Likewise, the Metropolitan Transportation Authority is at a pivotal moment that could lock up all of its resources for the next 10 years with the proposed 30/10 transit plan.
The selling point of 30/10 is the acceleration of the construction of 12 Measure R transit projects from 30 years to 10 years. While it sounds great on paper, 30/10 is inherently flawed and neglects large regions of the county.
When Measure R passed last November, it promised voters a healthy mix of transit and road projects. But 30/10 neglects to include any highway projects. This circumvents the mobility promises made to the gateway cities - the San Gabriel, Antelope and Santa Clarita valleys - and the Glendale/Burbank subregion, which have most or all of their Measure R dollars allotted for highway projects.
The county Economic Development Corp. last week released a report stating that 67 percent of the jobs, economic output and earnings generated by Measure R come from highway projects, with the remaining 33 percent from transit projects. Without incorporating highway projects, the 30/10 plan will leave behind 341,500 jobs, $46.3 billion in economic output and $15.1 billion in earnings. We cannot afford to leave the benefits of highways out of 30/10.
Our county's San Fernando, Antelope and Santa Clarita valleys, under 30/10, would continue to receive the short end of the stick from the city of Los Angeles and the MTA.
The San Fernando Valley, for example, which represents one-fifth of the county's population and 40 percent of the city of Los Angeles, is slated to receive a paltry 13 percent of the city's Measure R dollars and benefit little from the transit plan.

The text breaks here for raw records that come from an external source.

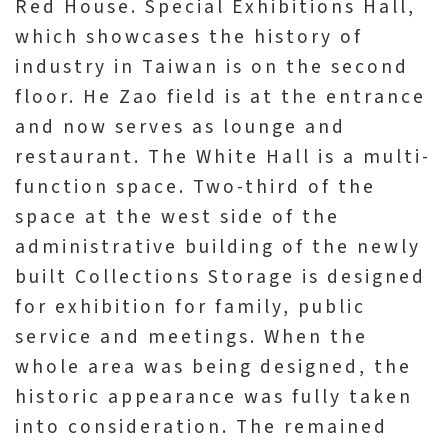
Red House. Special Exhibitions Hall,
which showcases the history of
industry in Taiwan is on the second
floor. He Zao field is at the entrance
and now serves as lounge and
restaurant. The White Hall is a multi-
function space. Two-third of the
space at the west side of the
administrative building of the newly
built Collections Storage is designed
for exhibition for family, public
service and meetings. When the
whole area was being designed, the
historic appearance was fully taken
into consideration. The remained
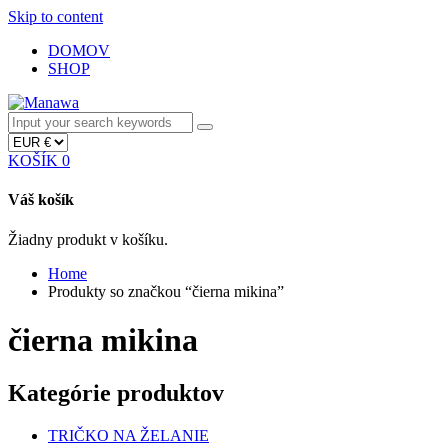
Skip to content
DOMOV
SHOP
KOŠÍK
0
Váš košík
Žiadny produkt v košíku.
Home
Produkty so značkou “čierna mikina”
čierna mikina
Kategórie produktov
TRIČKO NA ŽELANIE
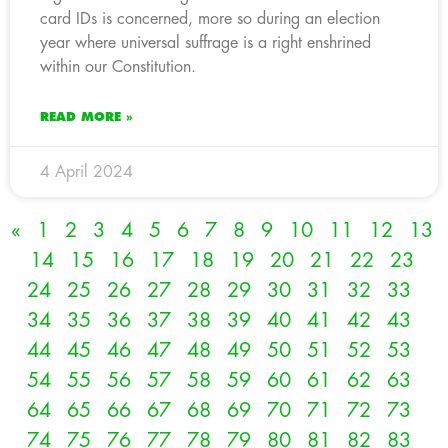
card IDs is concerned, more so during an election
year where universal suffrage is a right enshrined
within our Constitution.
READ MORE »
4 April 2024
«
1
2
3
4
5
6
7
8
9
10
11
12
13
14
15
16
17
18
19
20
21
22
23
24
25
26
27
28
29
30
31
32
33
34
35
36
37
38
39
40
41
42
43
44
45
46
47
48
49
50
51
52
53
54
55
56
57
58
59
60
61
62
63
64
65
66
67
68
69
70
71
72
73
74
75
76
77
78
79
80
81
82
83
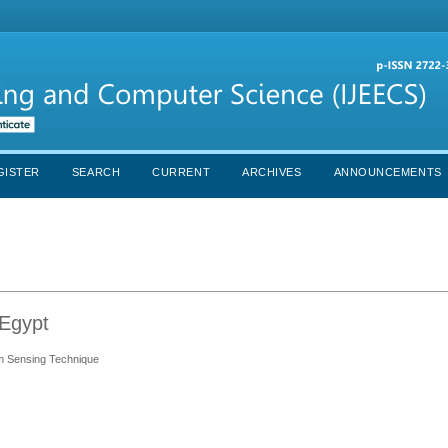
GISTER
SEARCH
CURRENT
ARCHIVES
ANNOUNCEMENTS
 Egypt
um Sensing Technique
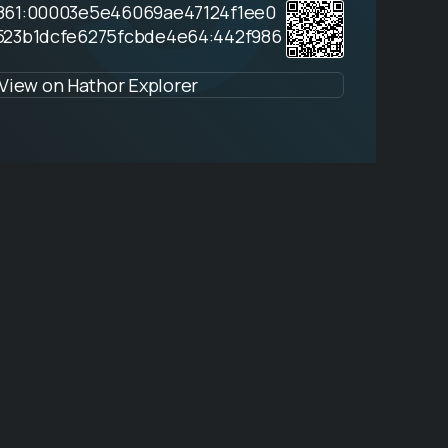
861:00003e5e46069ae47124f1ee0
523b1dcfe6275fcbde4e64:442f986
View on Hathor Explorer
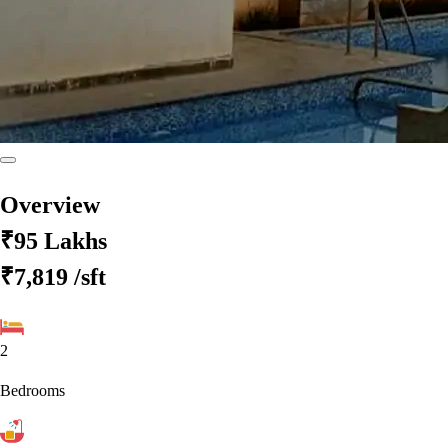
Overview
₹95 Lakhs
₹7,819
/sft
2
Bedrooms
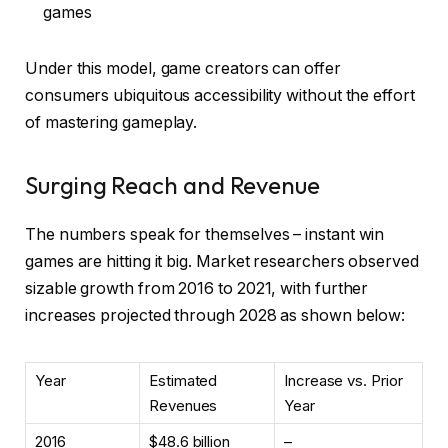
games
Under this model, game creators can offer
consumers ubiquitous accessibility without the effort
of mastering gameplay.
Surging Reach and Revenue
The numbers speak for themselves – instant win
games are hitting it big. Market researchers observed
sizable growth from 2016 to 2021, with further
increases projected through 2028 as shown below:
Year
Estimated
Increase vs. Prior
Revenues
Year
2016
$48.6 billion
–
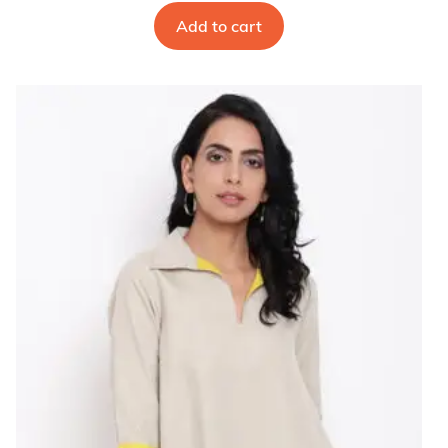
Add to cart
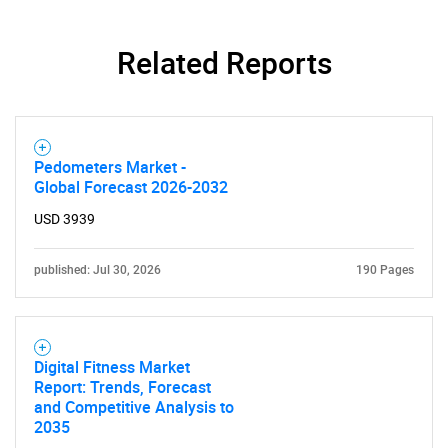
Related Reports
Pedometers Market -
Global Forecast 2026-2032
USD 3939
published: Jul 30, 2026
190 Pages
Digital Fitness Market
Report: Trends, Forecast
and Competitive Analysis to
2035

The Orange Line Extension, which is under construction, will finish construction and be up and running well before 2020 regardless of 30/10.
In the northern county areas, the Santa Clarita and Antelope valleys will grow from 7 percent to 11 percent of the county's population by 2030, but will only receive 5 percent of Measure R funds and no 30/10 projects.
Furthermore, 30/10, as it is written, includes no firewalls or caps on the projects. Only two of the 12 Measure R transit projects - the Gold Line Extension and Orange Line Extension - have their environmental work done, thus any cost estimates for projects like the Wilshire subway extension are not reliable. If project cost estimates go up because of either poor project management or completed environmental review results, would 30/10 cannibalize itself by taking funds from one project to another or use new federal, state or unclaimed local tax dollars to backfill project budgets?
Specific language is required to ensure each of the transit projects are built within their budgets without comprising funds to be utilized by the MTA to provide its mobility duties.
Lastly, accelerating construction for 30/10 transit projects without identifying new revenue sources to operate is a recipe for disaster.
With transit operation funds from the state drying up and federal assistance negligible, the 30/10 plan will require the MTA board to de-fund bus operations, raise fares or propose a new local sales tax to fund the new rail commitments on an accelerated schedule.
Prior to endorsing the 30/10 plan these issues must be vetted at the MTA, and I look forward to working with the board of directors to ensure the plan is regional, balanced, equitable and supported by the entire county.
Michael D. Antonovich represents District 5, which includes Santa Clarita Valley, on the Los Angeles County Board of Supervisors. His column reflects his own views and not necessarily those of The Signal.